In this “extraordinary family memoir,”* the National Book Award–winning author of The Future Is History reveals the story of her two grandmothers, who defied Fascism and Communism during a time when tyranny reigned.
*The New York Times Book Review
In the 1930s, as waves of war and persecution were crashing over Europe, two young Jewish women began separate journeys of survival. Ester Goldberg was a rebel from Bialystok, Poland, where virtually the entire Jewish community would be sent to Hitler’s concentration camps. Ruzya Solodovnik was a Russian-born intellectual who would become a high-level censor under Stalin’s regime. At war’s end, both women found themselves in Moscow. Over the years each woman had to find her way in a country that aimed to make every citizen a cog in the wheel of murder and repression. One became a hero in her children’s and grandchildren’s eyes; the other became a collaborator.
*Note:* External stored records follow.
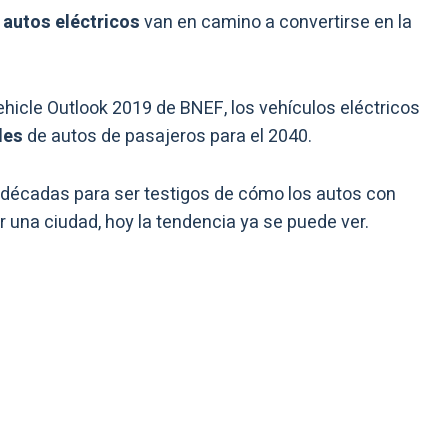
autos eléctricos
van en camino a convertirse en la
ehicle Outlook 2019 de BNEF, los vehículos eléctricos
les
de autos de pasajeros para el 2040.
 décadas para ser testigos de cómo los autos con
r una ciudad, hoy la tendencia ya se puede ver.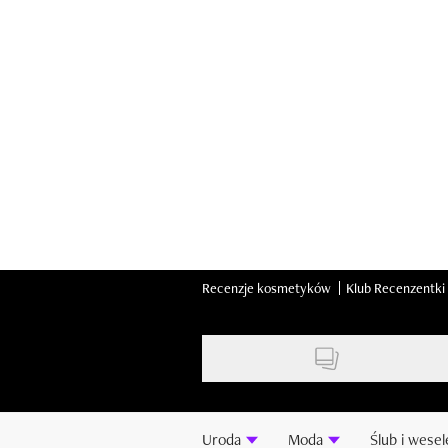
Skip
to
main
content
Recenzje kosmetyków
Klub Recenzentki
Uroda
Moda
Ślub i wesel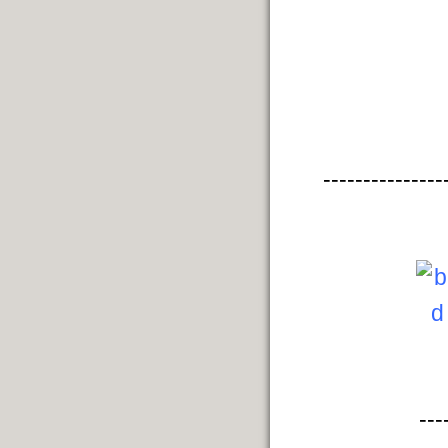
---------------
---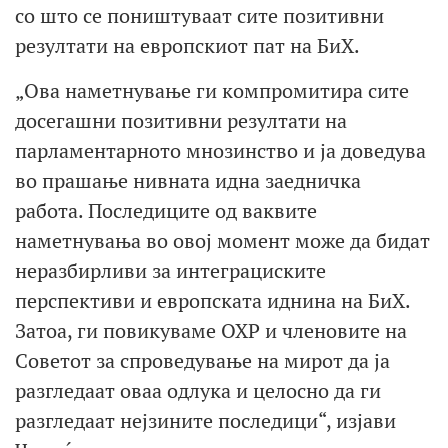
со што се поништуваат сите позитивни
резултати на европскиот пат на БиХ.
„Ова наметнување ги компромитира сите
досегашни позитивни резултати на
парламентарното мнозинство и ја доведува
во прашање нивната идна заедничка
работа. Последиците од ваквите
наметнувања во овој момент може да бидат
неразбирливи за интеграциските
перспективи и европската иднина на БиХ.
Затоа, ги повикуваме ОХР и членовите на
Советот за спроведување на мирот да ја
разгледаат оваа одлука и целосно да ги
разгледаат нејзините последици“, изјави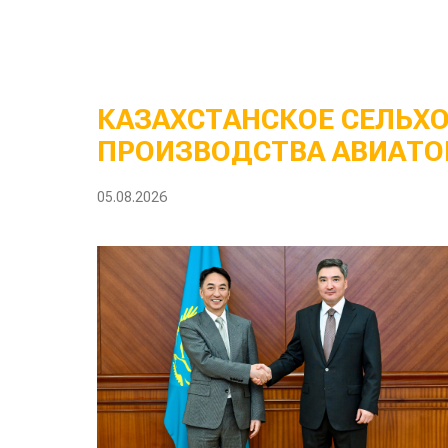
КАЗАХСТАНСКОЕ СЕЛЬХ
ПРОИЗВОДСТВА АВИАТО
05.08.2026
With grace, candor, and meticulous research, Masha Gessen, one of the most trenchant observers of Russia and its history today, peels back the layers of time to reveal her grandmothers’ lives—and to show that neither story is quite what it seems.
Praise for Masha Gessen
“One of the most important activists and journalists Russia has known in a generation.”—David Remnick, The New Yorker
“Masha Gessen is humbly erudite, deftly unconventional, and courageously honest.”—Timothy Snyder, author of On Tyranny
About the Author
Masha Gessen is a staff writer at The New Yorker and the author of several books, among them The Future Is History: How Totalitarianism Reclaimed Russia and The Man Without a Face: The Unlikely Rise of Vladimir Putin. The recipient of numerous awards, including a Guggenheim Fellowship and a Carnegie Fellowship, Gessen teaches at Amherst College and lives in New York City.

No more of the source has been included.